In a study published Monday in the journal Pediatrics (read the full text here), CDC researchers say that overweight and obesity among American adolescents -- those between 12 and 19 years old -- has pushed the prevalence of pre-diabetes and Type-2 diabetes from 9% in 1999 to 23% in 2008.
Diabetes is a major risk factor for heart disease and stroke. Diabetic adults are two-to-four times likelier to have heart disease or a stroke than those without the metabolic condition, and about two-thirds of those with diabetes die of stroke or heart disease.
The proportion of teens with high blood pressure or borderline high blood pressure, and with high cholesterol levels or borderline high cholesterol did not change during that decade. But they were still remarkably high for such a young population: the study found that 22% of American adolescents have high LDL cholesterol or borderline high cholesterol, and that 14% of adolescents have high blood pressure or pre-hypertension. The study took another measure of heart disease risk -- low HDL, or "good cholesterol" levels. But researchers have recently called the usefulness of that measure into question.
Obese children were most likely to have one or more indicators of future heart disease risk (other than obesity itself): 61% had at least one heart disease risk factor, and 25% had two or more. Among overweight children, 49% were positive for at least one indicator of future heart disease and 18% had two or more; among normal-weight kids, 37% had at least one of the signposts of heart disease risk, and about 7% had two.

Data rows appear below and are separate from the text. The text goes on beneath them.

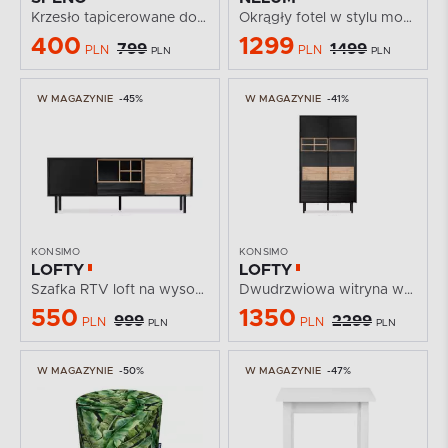
Krzesło tapicerowane do jadalni jasny beżowy
Okrągły fotel w stylu modern tkanina szenil beżowy
400
1299
799
1499
PLN
PLN
PLN
PLN
W MAGAZYNIE
-45%
W MAGAZYNIE
-41%
KONSIMO
KONSIMO
LOFTY
LOFTY
Szafka RTV loft na wysokich nózkach
Dwudrzwiowa witryna w stylu loft z szufladami
550
1350
999
2299
PLN
PLN
PLN
PLN
W MAGAZYNIE
-50%
W MAGAZYNIE
-47%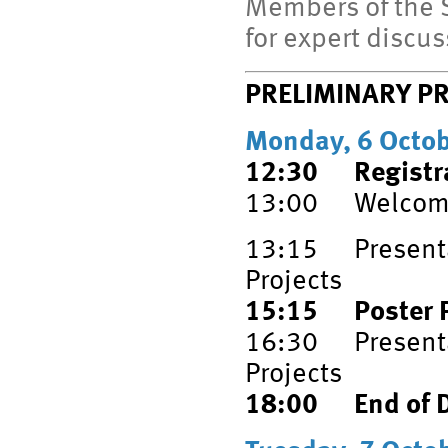
Members of the S
for expert discus
PRELIMINARY 
Monday, 6 Octo
12:30 Registr
13:00 Welcom
13:15 Presenta
Projects
15:15 Poster Pi
16:30 Presenta
Projects
18:00 End of D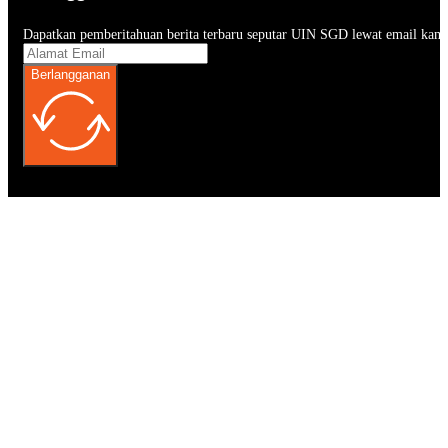
Dapatkan pemberitahuan berita terbaru seputar UIN SGD lewat email kam
Berlangganan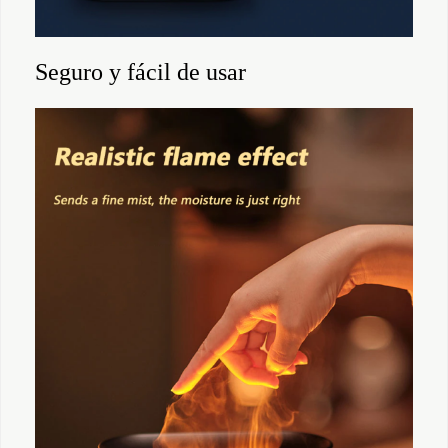
Seguro y fácil de usar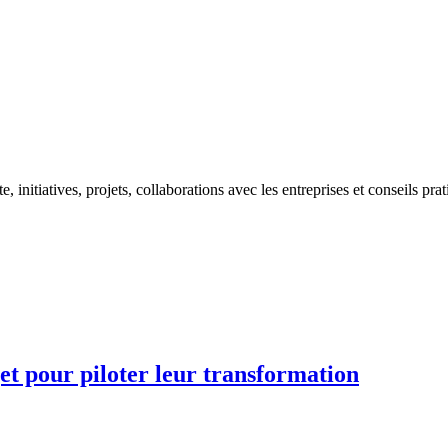
initiatives, projets, collaborations avec les entreprises et conseils pra
jet pour piloter leur transformation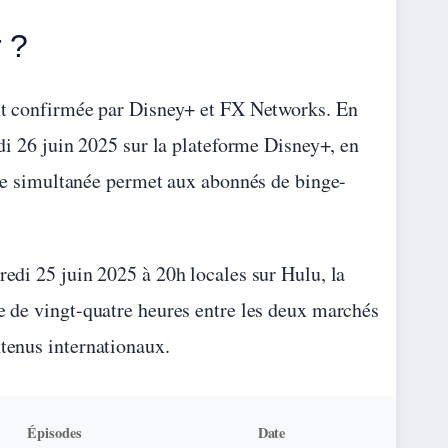
 ?
nt confirmée par Disney+ et FX Networks. En
udi 26 juin 2025 sur la plateforme Disney+, en
rtie simultanée permet aux abonnés de binge-
redi 25 juin 2025 à 20h locales sur Hulu, la
ée de vingt-quatre heures entre les deux marchés
ntenus internationaux.
Épisodes
Date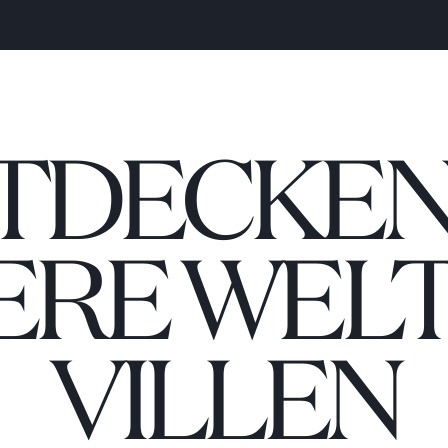
TDECKEN 
ERE WELT
VILLEN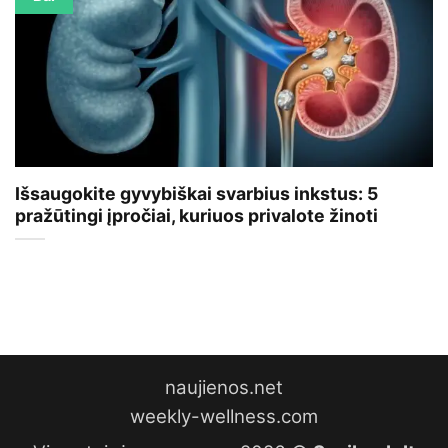
Išsaugokite gyvybiškai svarbius inkstus: 5
pražūtingi įpročiai, kuriuos privalote žinoti
naujienos.net
weekly-wellness.com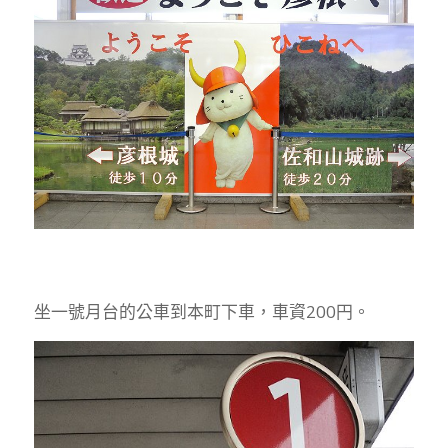
坐一號月台的公車到本町下車，車資200円。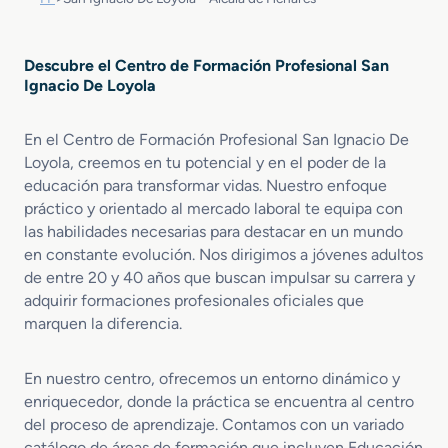
Descubre el Centro de Formación Profesional San
Ignacio De Loyola
En el Centro de Formación Profesional San Ignacio De
Loyola, creemos en tu potencial y en el poder de la
educación para transformar vidas. Nuestro enfoque
práctico y orientado al mercado laboral te equipa con
las habilidades necesarias para destacar en un mundo
en constante evolución. Nos dirigimos a jóvenes adultos
de entre 20 y 40 años que buscan impulsar su carrera y
adquirir formaciones profesionales oficiales que
marquen la diferencia.
En nuestro centro, ofrecemos un entorno dinámico y
enriquecedor, donde la práctica se encuentra al centro
del proceso de aprendizaje. Contamos con un variado
catálogo de áreas de formación que incluyen Educación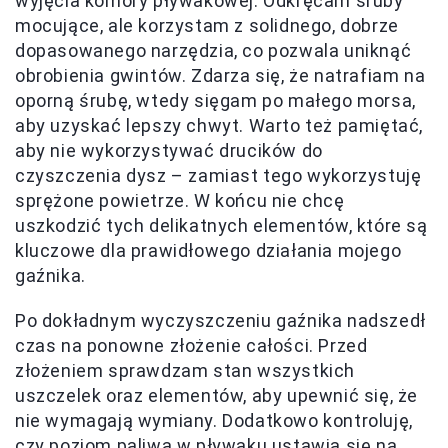
wyjęcia komory pływakowej. Odkręcam śruby
mocujące, ale korzystam z solidnego, dobrze
dopasowanego narzędzia, co pozwala uniknąć
obrobienia gwintów. Zdarza się, że natrafiam na
oporną śrubę, wtedy sięgam po małego morsa,
aby uzyskać lepszy chwyt. Warto też pamiętać,
aby nie wykorzystywać drucików do
czyszczenia dysz – zamiast tego wykorzystuję
sprężone powietrze. W końcu nie chcę
uszkodzić tych delikatnych elementów, które są
kluczowe dla prawidłowego działania mojego
gaźnika.
Po dokładnym wyczyszczeniu gaźnika nadszedł
czas na ponowne złożenie całości. Przed
złożeniem sprawdzam stan wszystkich
uszczelek oraz elementów, aby upewnić się, że
nie wymagają wymiany. Dodatkowo kontroluję,
czy poziom paliwa w pływaku ustawia się na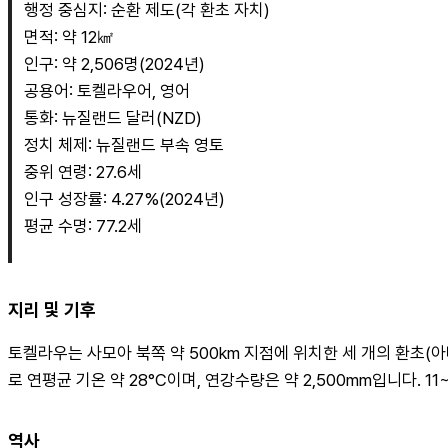
행정 중심지: 순환 제도(각 환초 자치)
면적: 약 12㎢
인구: 약 2,506명(2024년)
공용어: 토켈라우어, 영어
통화: 뉴질랜드 달러(NZD)
정치 체제: 뉴질랜드 부속 영토
중위 연령: 27.6세
인구 성장률: 4.27%(2024년)
평균 수명: 77.2세
지리 및 기후
토켈라우는 사모아 북쪽 약 500km 지점에 위치한 세 개의 환초(
로 연평균 기온 약 28°C이며, 연강수량은 약 2,500mm입니다. 
역사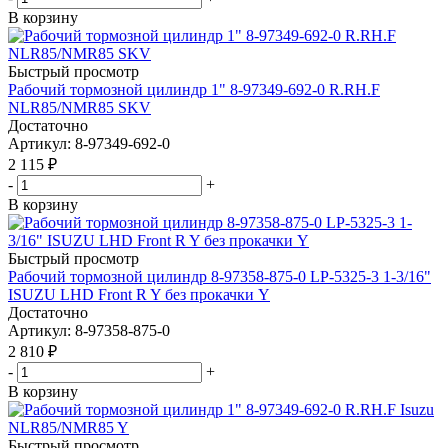
В корзину
Быстрый просмотр
Рабочий тормозной цилиндр 1" 8-97349-692-0 R.RH.F
NLR85/NMR85 SKV
Достаточно
Артикул
: 8-97349-692-0
2 115
₽
-
+
В корзину
Быстрый просмотр
Рабочий тормозной цилиндр 8-97358-875-0 LP-5325-3 1-3/16"
ISUZU LHD Front R Y без прокачки Y
Достаточно
Артикул
: 8-97358-875-0
2 810
₽
-
+
В корзину
Быстрый просмотр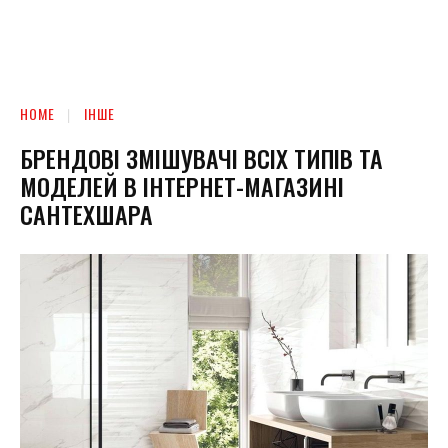
HOME
ІНШЕ
БРЕНДОВІ ЗМІШУВАЧІ ВСІХ ТИПІВ ТА
МОДЕЛЕЙ В ІНТЕРНЕТ-МАГАЗИНІ
САНТЕХШАРА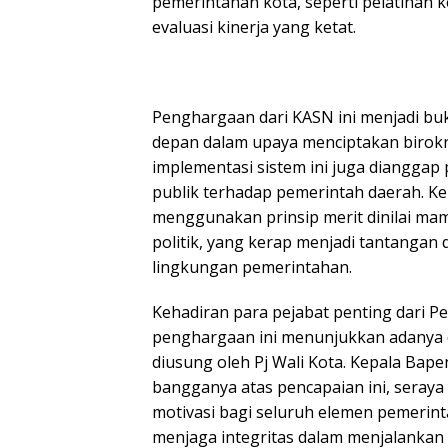
pemerintahan kota, seperti pelatihan
evaluasi kinerja yang ketat.
Penghargaan dari KASN ini menjadi buk
depan dalam upaya menciptakan birokra
implementasi sistem ini juga diangga
publik terhadap pemerintah daerah. K
menggunakan prinsip merit dinilai ma
politik, yang kerap menjadi tantangan
lingkungan pemerintahan.
Kehadiran para pejabat penting dari 
penghargaan ini menunjukkan adanya 
diusung oleh Pj Wali Kota. Kepala Ba
bangganya atas pencapaian ini, seray
motivasi bagi seluruh elemen pemerint
menjaga integritas dalam menjalankan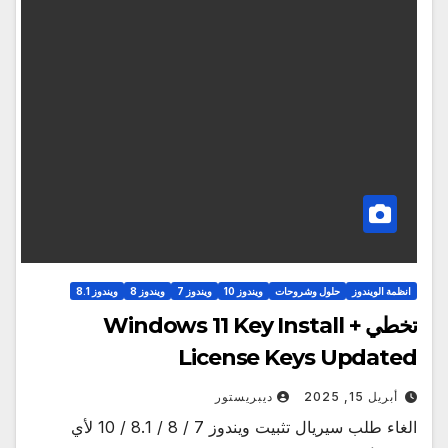
انظمة الويندوز
حلول وشروحات
ويندوز 10
ويندوز 7
ويندوز 8
ويندوز 8.1
تخطي Windows 11 Key Install +
License Keys Updated
أبريل 15, 2025
ديبريستور
الغاء طلب سيريال تثبيت ويندوز 7 / 8 / 8.1 / 10 لأي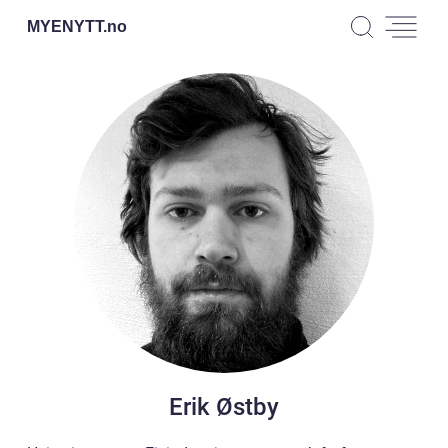
MYENYTT.
no
Erik Østby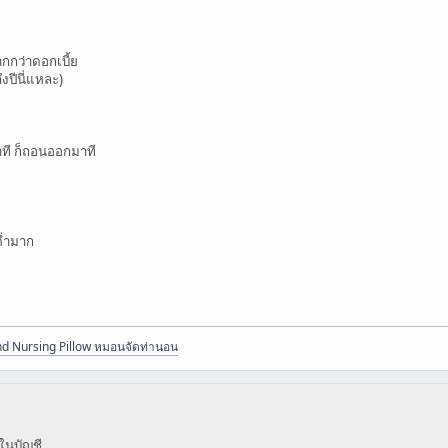
ากกว่าดอกเบี้ย
ึงปีนี่แหละ)
ำที ก็ถอนออกมาที
นต่ำมาก
d Nursing Pillow หมอนจัดท่านอน
ๆในบัญชี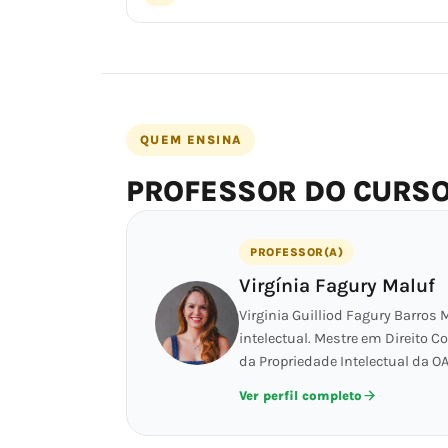
QUEM ENSINA
PROFESSOR DO CURS
PROFESSOR(A)
Virgínia Fagury Maluf
Virginia Guilliod Fagury Barros
intelectual. Mestre em Direito C
da Propriedade Intelectual da 
Ver perfil completo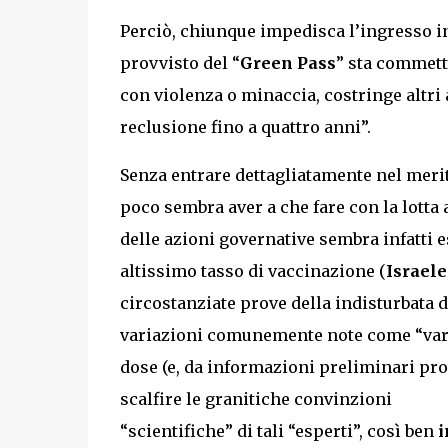
Perciò, chiunque impedisca l’ingresso in
provvisto del “
Green Pass
” sta commett
con violenza o minaccia, costringe altri 
reclusione fino a quattro anni”.
Senza entrare dettagliatamente nel merit
poco sembra aver a che fare con la lotta a
delle azioni governative sembra infatti e
altissimo tasso di vaccinazione (
Israele
circostanziate prove della indisturbata di
variazioni comunemente note come “vari
dose (e, da informazioni preliminari pro
scalfire le granitiche convinzioni
“scientifiche” di tali “esperti”, così ben
i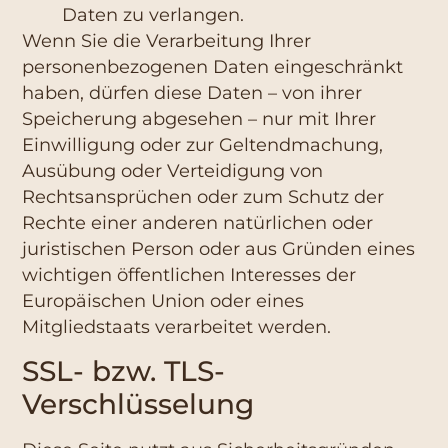
Daten zu verlangen.
Wenn Sie die Verarbeitung Ihrer
personenbezogenen Daten eingeschränkt
haben, dürfen diese Daten – von ihrer
Speicherung abgesehen – nur mit Ihrer
Einwilligung oder zur Geltendmachung,
Ausübung oder Verteidigung von
Rechtsansprüchen oder zum Schutz der
Rechte einer anderen natürlichen oder
juristischen Person oder aus Gründen eines
wichtigen öffentlichen Interesses der
Europäischen Union oder eines
Mitgliedstaats verarbeitet werden.
SSL- bzw. TLS-
Verschlüsselung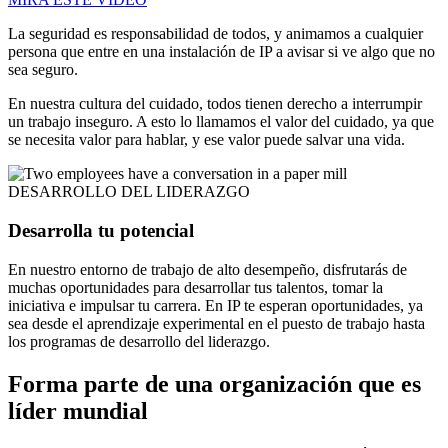
La seguridad es responsabilidad de todos, y animamos a cualquier
persona que entre en una instalación de IP a avisar si ve algo que no
sea seguro.
En nuestra cultura del cuidado, todos tienen derecho a interrumpir
un trabajo inseguro. A esto lo llamamos el valor del cuidado, ya que
se necesita valor para hablar, y ese valor puede salvar una vida.
DESARROLLO DEL LIDERAZGO
Desarrolla tu potencial
En nuestro entorno de trabajo de alto desempeño, disfrutarás de
muchas oportunidades para desarrollar tus talentos, tomar la
iniciativa e impulsar tu carrera. En IP te esperan oportunidades, ya
sea desde el aprendizaje experimental en el puesto de trabajo hasta
los programas de desarrollo del liderazgo.
Forma parte de una organización que es
líder mundial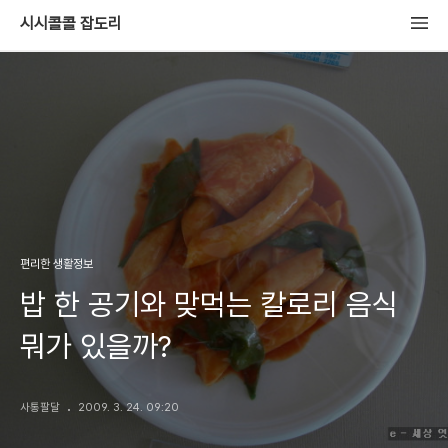
시시콜콜 잡도리
편리한 생활정보
밥 한 공기와 맞먹는 칼로리 음식
뭐가 있을까?
사통팔달
2009. 3. 24. 09:20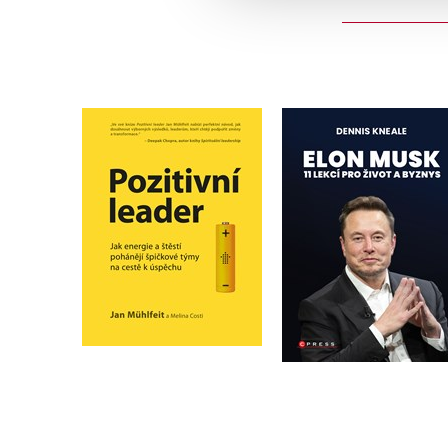
Elon Musk: 11 lekcí 
Pozitivní leader
život a byznys
Jan Mühlfeit
Dennis Kneale
Do košíku
Do košíku
399 Kč
499 Kč
399 Kč
499 Kč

The study adds a further note of alarm to the rising public clamor to address the nation's crisis of obesity, which affects 36% of adults and 17% of kids. Public health authorities have warned that the generation of children among which obesity has soared will probably live less long than have their parents.
The study looked at comprehensive health data, collected and maintained in an ongoing federal study, of some 3,400 American adolescents between 1999 and 2008. Its findings suggest the obesity crisis among children will have long-term and far-reaching effects for their health and longevity prospects.
One widely cited study has found that 77% of obese children become obese adults, while only 7% of children who are not obese become obese as adults. But even among those who escape those statistical probabilities, damage to the heart is thought to start early among kids carrying too much fat.
In an interview, the study's lead author, CDC epidemiologist Ashleigh L. May, said the study also underscores the importance of pediatricians ferreting out heart disease risk early in kids who are obese, and in those who are not as well. "They should be ready to promote the appropriate behavioral and lifestyle interventions early," said May.
The National Heart, Lung and Blood Institute and the American Academy of Pediatrics have been refining their definitions of hypertension and abnormal blood lipid levels in children and teens, who are still growing. So the notion that heart disease risk could be identified early in life is relatively new -- as are approaches to treating them. The AAP ran into a storm of controversy when it recommended in 2008 that some children older than 8 years old with high cholesterol be aggressively treated with statin medications.